如何以编程方式生成类似 Heroku 的子域名?
我们都见过一些有趣的子域,当您使用简单的“heroku create”将应用程序部署到 Heroku 时,您会自动分配这些子域。
一些示例:blazing-mist-4652、electric-night-4641、morning-frost-5543、radiant-river-7322 等等。
看起来它们都遵循形容词-名词-4 位数字的模式(大部分)。他们是否只是简单地输入一些形容词和名词的字典,然后在您推送应用程序时从中随机选择组合?是否有一个 Ruby gem 可以实现这一点,也许提供一本可以按词性搜索的字典,或者这是需要手动完成的事情?
We've all seen the interesting subdomains that you get automatically assigned when you deploy an app to Heroku with a bare "heroku create".
Some examples: blazing-mist-4652, electric-night-4641, morning-frost-5543, radiant-river-7322, and so on.
It seems they all follow a adjective-noun-4digitnumber pattern (for the most part). Did they simply type out a dictionary of some adjectives and nouns, then choose combinations from them at random when you push an app? Is there a Ruby gem that accomplishes this, perhaps provides a dictionary which one could search by parts of speech, or is this something to be done manually?
如果你对这篇内容有疑问,欢迎到本站社区发帖提问 参与讨论,获取更多帮助,或者扫码二维码加入 Web 技术交流群。
绑定邮箱获取回复消息
由于您还没有绑定你的真实邮箱,如果其他用户或者作者回复了您的评论,将不能在第一时间通知您!
发布评论
评论(4)
Heroku API 团队的工程师:我们采用最简单的方法来生成应用程序名称,这基本上就是您所建议的:将形容词和名词数组保留在内存中,从每个元素中随机选择一个元素,并将其与来自的随机数组合1000 到 9999。

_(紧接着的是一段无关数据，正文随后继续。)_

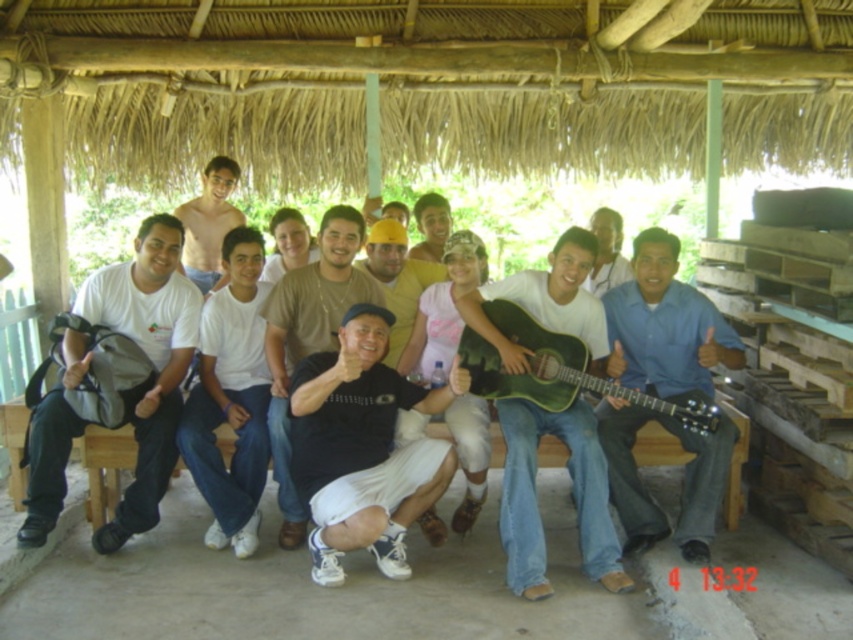 Which is more to the left, white cotton shirt at center or black cotton shirt at center?

white cotton shirt at center

Does point (231, 296) come farther from viewer compared to point (321, 314)?

That is True.

Measure the distance between point (x=236, y=259) and camera.

Point (x=236, y=259) is 14.86 feet away from camera.

I want to click on white cotton shirt at center, so click(x=231, y=397).

Can you confirm if blue glossy guitar at right is positioned to the right of shiny skin at center?

Yes, blue glossy guitar at right is to the right of shiny skin at center.

Measure the distance between point (694, 337) and camera.

They are 4.37 meters apart.

Where is `blue glossy guitar at right`? The width and height of the screenshot is (853, 640). blue glossy guitar at right is located at coordinates (665, 326).

Who is taller, black matte shirt at center or blue glossy guitar at right?

Standing taller between the two is blue glossy guitar at right.

Is black matte shirt at center in front of blue glossy guitar at right?

Yes, black matte shirt at center is in front of blue glossy guitar at right.

What are the coordinates of `black matte shirt at center` in the screenshot? It's located at (363, 449).

The height and width of the screenshot is (640, 853). Find the location of `black matte shirt at center`. black matte shirt at center is located at coordinates (363, 449). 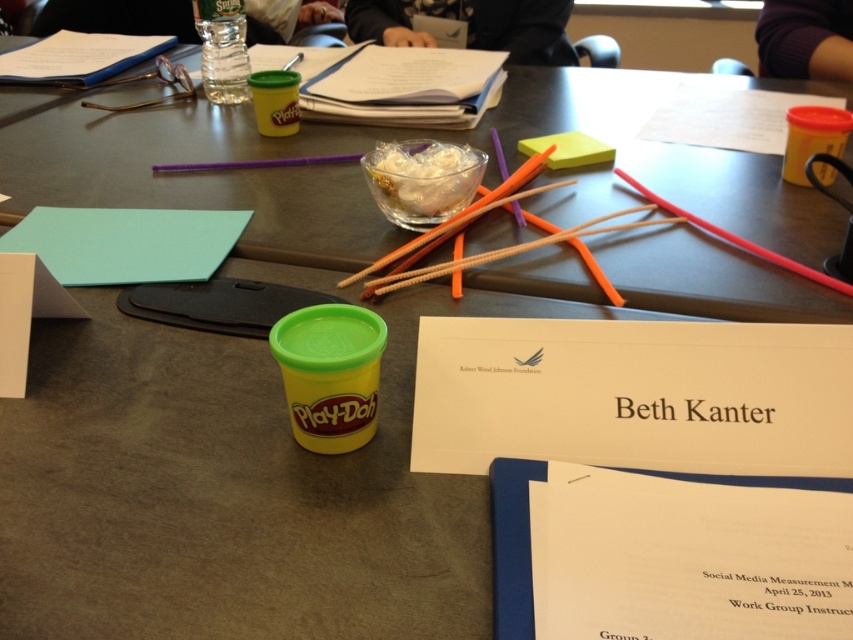 Is teal matte notepad at upper left below yellow sticky note at upper center?

Yes.

In the scene shown: Is teal matte notepad at upper left smaller than yellow sticky note at upper center?

Actually, teal matte notepad at upper left might be larger than yellow sticky note at upper center.

Does point (215, 220) lie in front of point (561, 132)?

That is True.

Locate an element on the screen. teal matte notepad at upper left is located at coordinates (126, 243).

Is green plastic play-doh at center smaller than yellow sticky note at upper center?

Indeed, green plastic play-doh at center has a smaller size compared to yellow sticky note at upper center.

Where is `green plastic play-doh at center`? green plastic play-doh at center is located at coordinates (329, 372).

Can you confirm if white cardstock at center is shorter than green plastic play-doh at center?

Indeed, white cardstock at center has a lesser height compared to green plastic play-doh at center.

Which is behind, point (746, 435) or point (321, 442)?

Positioned behind is point (321, 442).

Locate an element on the screen. The height and width of the screenshot is (640, 853). white cardstock at center is located at coordinates (633, 396). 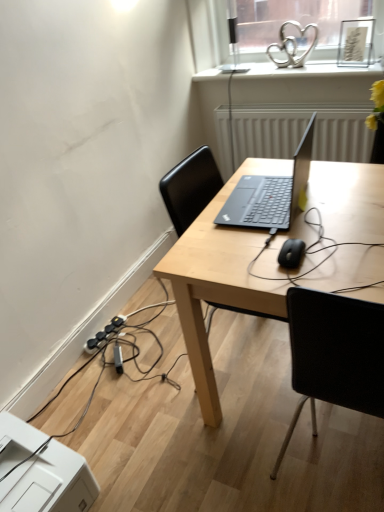 Where is `free space above white glossy heart-shaped object at upper center (from a real-world perspective)`? free space above white glossy heart-shaped object at upper center (from a real-world perspective) is located at coordinates (274, 65). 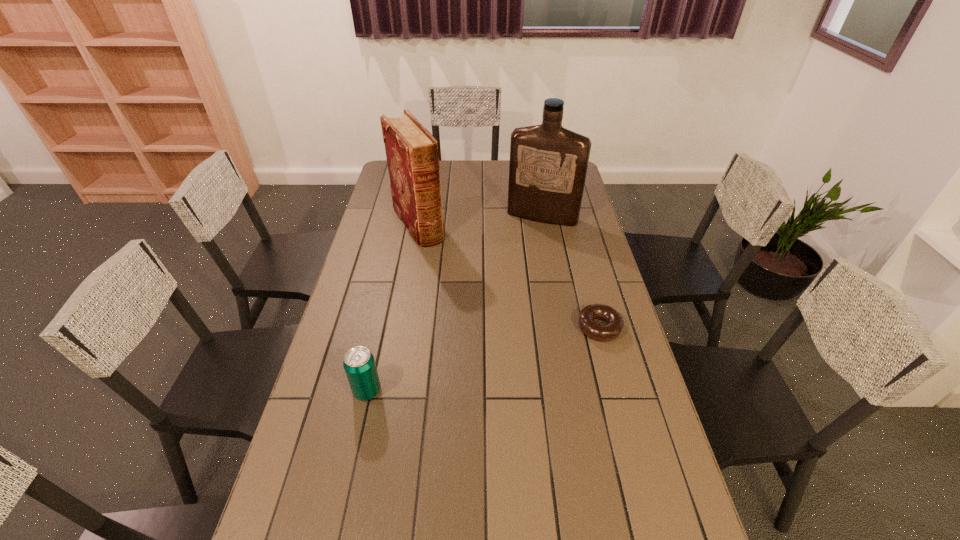 In order to click on empty space between the shortest object and the hardback book in this screenshot , I will do `click(509, 275)`.

Image resolution: width=960 pixels, height=540 pixels. What are the coordinates of `vacant area between the hardback book and the liquor` in the screenshot? It's located at (480, 220).

This screenshot has width=960, height=540. I want to click on object that is the second closest to the third tallest object, so click(x=412, y=154).

The height and width of the screenshot is (540, 960). Identify the location of object that can be found as the closest to the third tallest object. (615, 323).

You are a GUI agent. You are given a task and a screenshot of the screen. Output one action in this format:
    pyautogui.click(x=<x>, y=<y>)
    Task: Click on the free space that satisfies the following two spatial constraints: 1. on the back side of the hardback book; 2. on the left side of the second shortest object
    This screenshot has height=540, width=960.
    Given the screenshot: What is the action you would take?
    pyautogui.click(x=404, y=224) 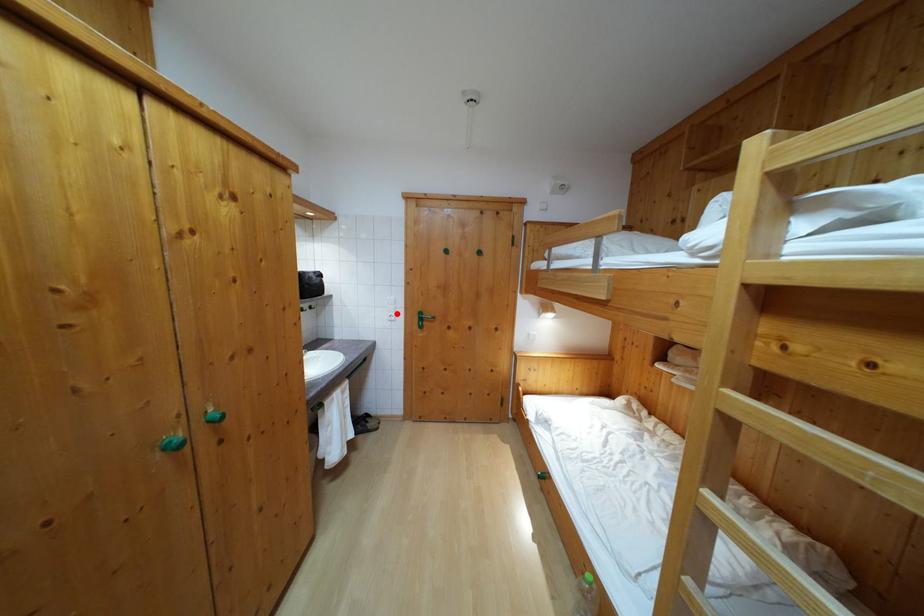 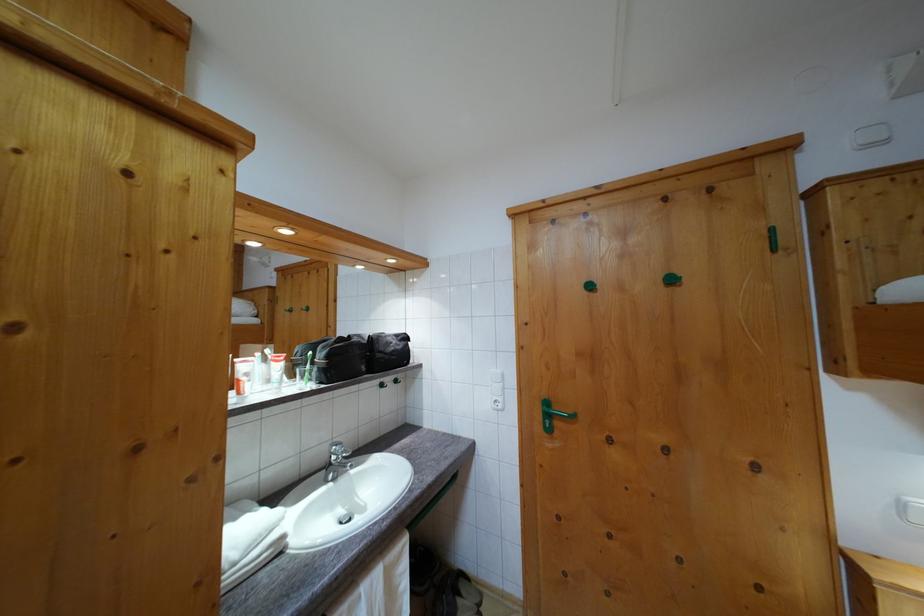 Where in the second image is the point corresponding to the highlighted location from the first image?

(504, 392) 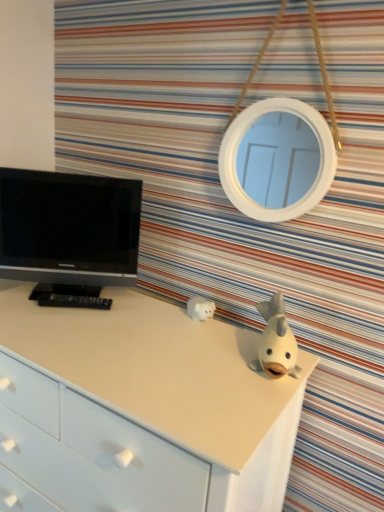 You are a GUI agent. You are given a task and a screenshot of the screen. Output one action in this format:
    pyautogui.click(x=<x>, y=<y>)
    Task: Click on the free location to the left of white matte piggy bank at center, which is counted as the first toy, starting from the left
    This screenshot has height=512, width=384.
    Given the screenshot: What is the action you would take?
    pyautogui.click(x=150, y=312) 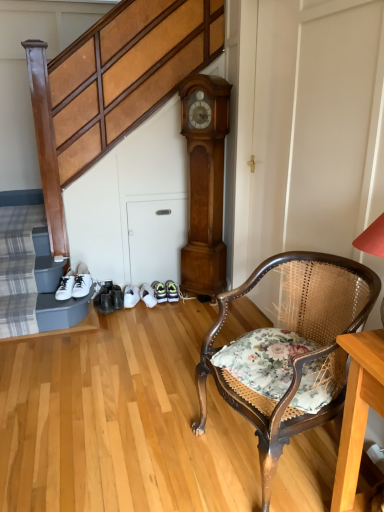 What are the coordinates of `vacant area that lies in front of light brown wood clock at center` in the screenshot? It's located at (193, 313). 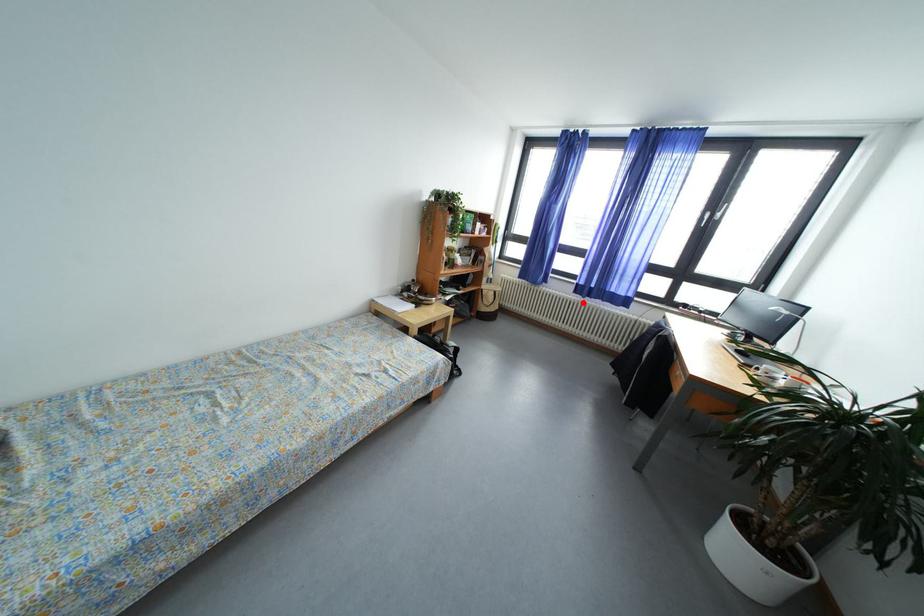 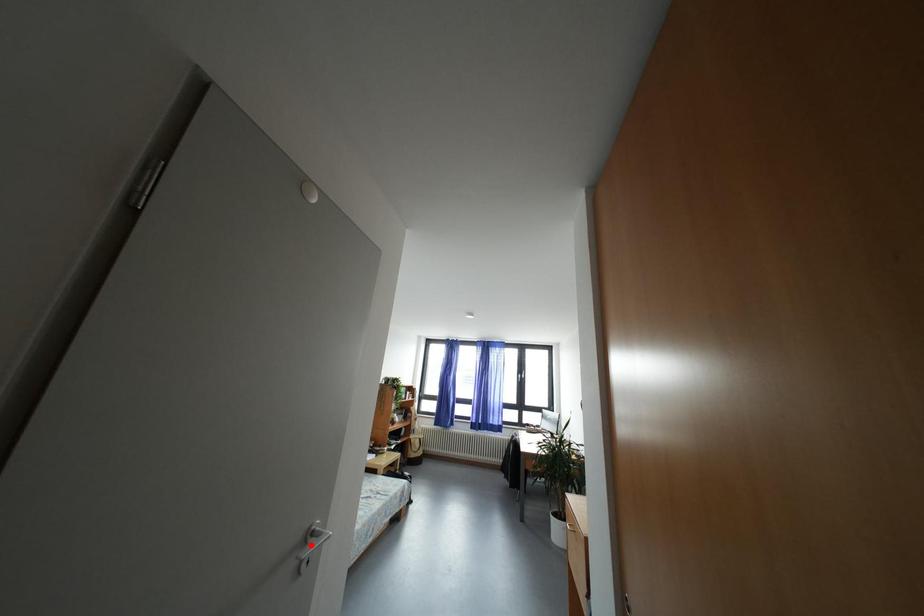 I am providing you with two images of the same scene from different viewpoints. A red point is marked on the first image and another point is marked on the second image. Are the points marked in image1 and image2 representing the same 3D position?

No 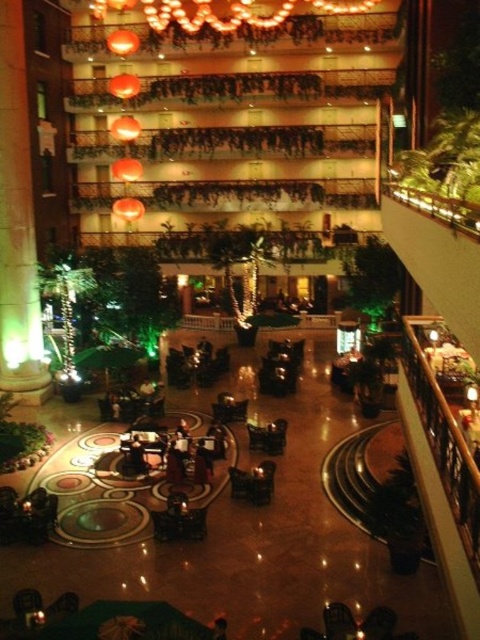 Is green marble pillar at left further to camera compared to illuminated glass chandelier at upper center?

No, it is not.

Does green marble pillar at left have a greater width compared to illuminated glass chandelier at upper center?

Incorrect, green marble pillar at left's width does not surpass illuminated glass chandelier at upper center's.

Between point (37, 316) and point (252, 3), which one is positioned in front?

Point (37, 316) is more forward.

Image resolution: width=480 pixels, height=640 pixels. I want to click on green marble pillar at left, so click(x=17, y=225). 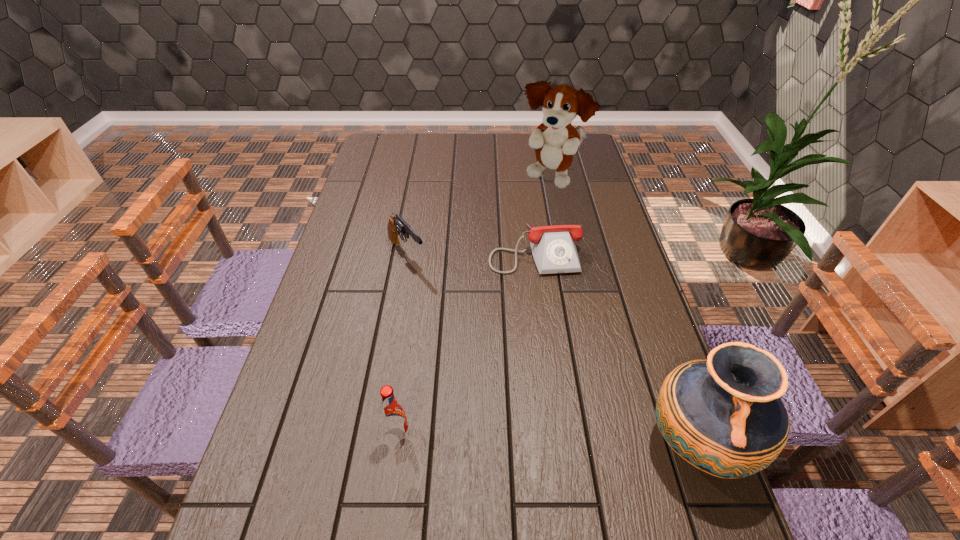 Select which object is the fourth closest to the fourth tallest object. Please provide its 2D coordinates. Your answer should be formatted as a tuple, i.e. [(x, y)], where the tuple contains the x and y coordinates of a point satisfying the conditions above.

[(724, 416)]

Identify the location of free space in the image that satisfies the following two spatial constraints: 1. on the front side of the fourth tallest object; 2. on the left side of the root beer. Image resolution: width=960 pixels, height=540 pixels. (374, 435). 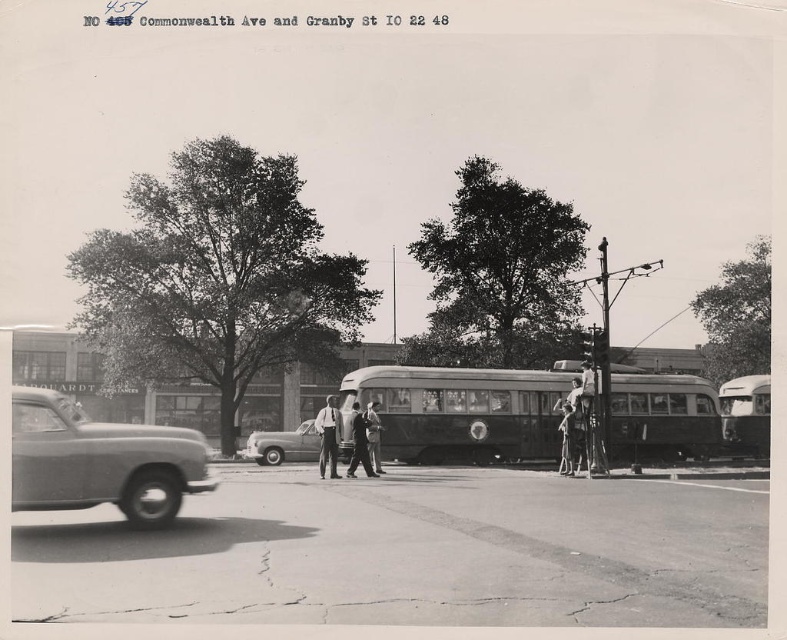 Question: Which of the following is the closest to the observer?

Choices:
 (A) (353, 416)
 (B) (91, 429)

Answer: (B)

Question: Does shiny silver sedan at center appear over light brown leather jacket at center?

Choices:
 (A) yes
 (B) no

Answer: (B)

Question: Can you confirm if matte gray car at left is positioned below light brown leather jacket at center?

Choices:
 (A) yes
 (B) no

Answer: (B)

Question: Which object appears closest to the camera in this image?

Choices:
 (A) dark suit at center
 (B) metallic silver bus at right
 (C) smooth gray suit at center

Answer: (A)

Question: Which object is the closest to the smooth leather jacket at center?

Choices:
 (A) light brown leather jacket at center
 (B) shiny silver sedan at center
 (C) metallic silver bus at right
 (D) matte gray car at left

Answer: (A)

Question: Does dark gray metal bus at center appear over smooth gray suit at center?

Choices:
 (A) no
 (B) yes

Answer: (B) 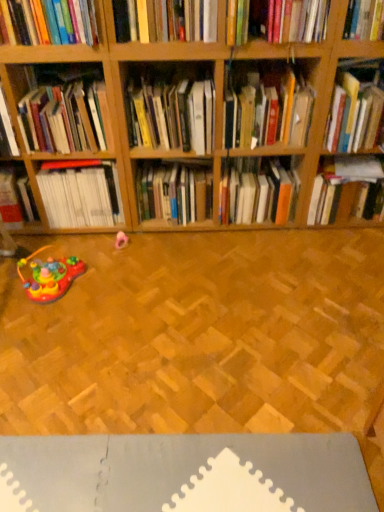 Locate an element on the screen. vacant space that's between rubberized plastic toy at lower left, positioned as the 2th toy in back-to-front order, and pink rubber duck at center, which is the first toy in top-to-bottom order is located at coordinates (102, 263). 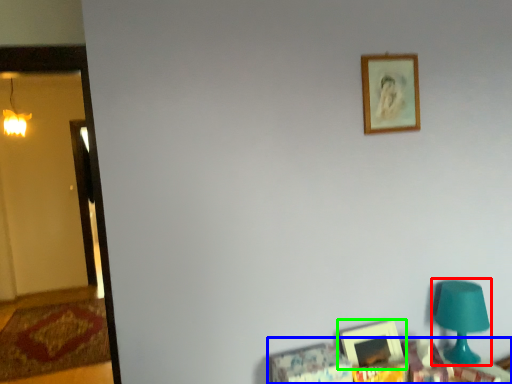 Question: Which is nearer to the table lamp (highlighted by a red box)? furniture (highlighted by a blue box) or picture frame (highlighted by a green box).

Choices:
 (A) furniture
 (B) picture frame

Answer: (A) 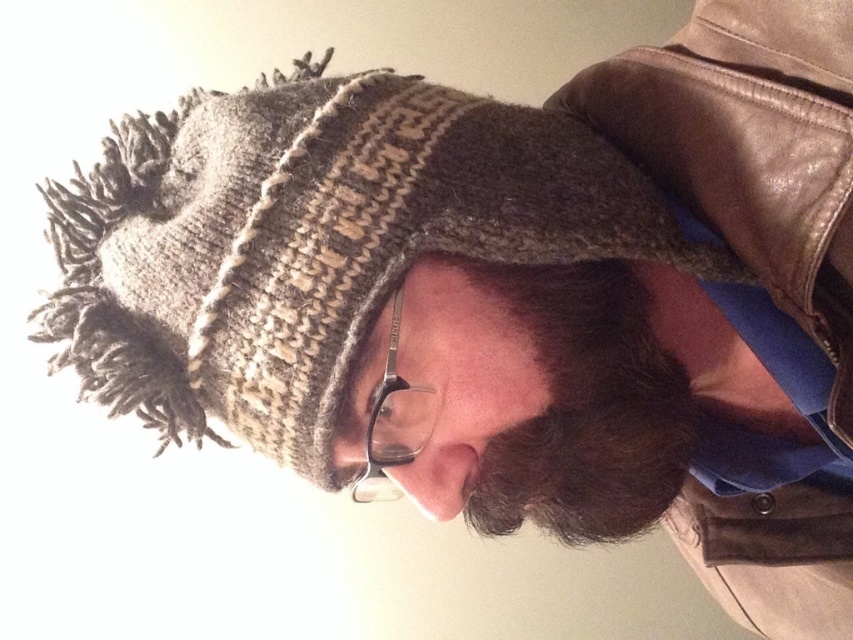 You are a photographer adjusting your camera settings to focus on the fuzzy knit hat at upper center and the dark brown fuzzy beard at center. Which object should you focus on first to ensure both are in sharp focus?

You should focus on the fuzzy knit hat at upper center first because it is closer to the viewer than the dark brown fuzzy beard at center, ensuring both will be in focus when starting from the closer object.

You are taking a photo of a person wearing a knitted hat and glasses. You notice two points in the image labeled as point [550,339] and point [624,456]. Which point is closer to the camera?

Point [550,339] is closer to the camera than point [624,456]. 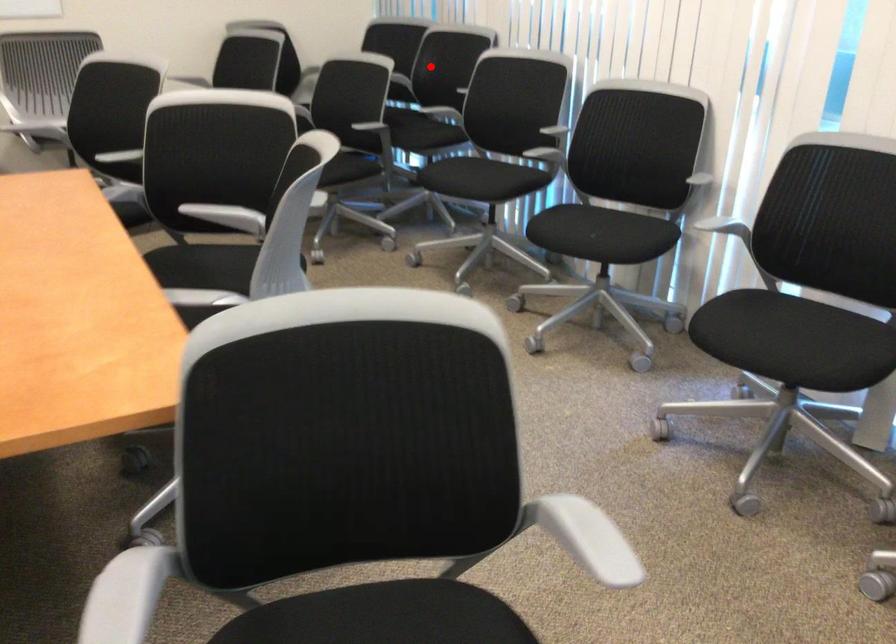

这不是我写过的最令人兴奋的代码,但有趣的是看看我们必须做什么才能扩展这个:
起初我们正在选择一个名称,试图
INSERT
然后挽救唯一性约束错误以选择不同的名称。当我们有大量名称(以及使用它们的不太大的应用程序集)时,这种方法效果很好,但在一定规模上,我们开始注意到名称生成过程中出现了很多冲突。为了使其更具弹性,我们决定选择几个名称并通过单个查询检查哪些名称仍然可用。显然,由于竞争条件,我们仍然需要检查错误并重试,但表中的应用程序如此之多,这显然更有效。
挂钩,以便在我们的名称池不足时收到警报(例如:如果 1/3 的随机名称被占用,则发送警报)。
第一次遇到冲突问题时,我们只是从 2 位数字增加到 4 位数字,从根本上增加了名称池的大小。有了 61 个形容词和 74 个名词,这使我们的名称从 ~400k 增加到 ~40mi (
61 * 74 * 8999
)。但是当我们运行 200 万个应用程序时,我们再次开始收到冲突警报,并且速度比预期高得多:大约一半的名称发生冲突,考虑到我们的池大小和运行的应用程序数量,这毫无意义.
正如您可能已经猜到的,罪魁祸首是
rand
是一个非常糟糕的伪随机数生成器。使用SecureRandom
选择随机元素和数字反而从根本上降低了碰撞量,使其符合我们最初的预期。由于需要进行大量工作来扩展这种方法,我们首先要问是否有更好的方法来生成名称。讨论的一些想法是:
使名称生成成为应用程序 ID 的函数。这会快得多,并且完全避免冲突问题,但缺点是,它会浪费大量已删除应用程序的名称(该死的,作为不同集成测试的一部分,我们很快就创建和删除了很多应用程序) .
使名称生成具有确定性的另一个选项是在数据库中拥有可用名称池。这将使您可以轻松地执行诸如仅在删除应用程序 2 周后重用名称之类的操作。
很高兴看到下次碰撞警报触发时我们会做什么!
希望这可以帮助任何从事友好名称生成工作的人。
Engineer at the Heroku API team here: we went with the simplest approach to generate app names, which is basically what you suggested: keep arrays of adjectives and nouns in memory, pick an element from each at random and combine it with a random number from 1000 to 9999.
Not the most thrilling code I've written, but it's interesting to see what we had to do in order to scale this:
At first we were picking a name, trying to
INSERT
and then rescuing the uniqueness constraint error to pick a different name. This worked fine while we had a large pool of names (and a not-so-large set of apps using them), but at a certain scale we started to notice a lot of collisions during name generation.To make it more resilient we decided to pick several names and check which ones are still available with a single query. We obviously still need to check for errors and retry because of race conditions, but with so many apps in the table this is clearly more effective.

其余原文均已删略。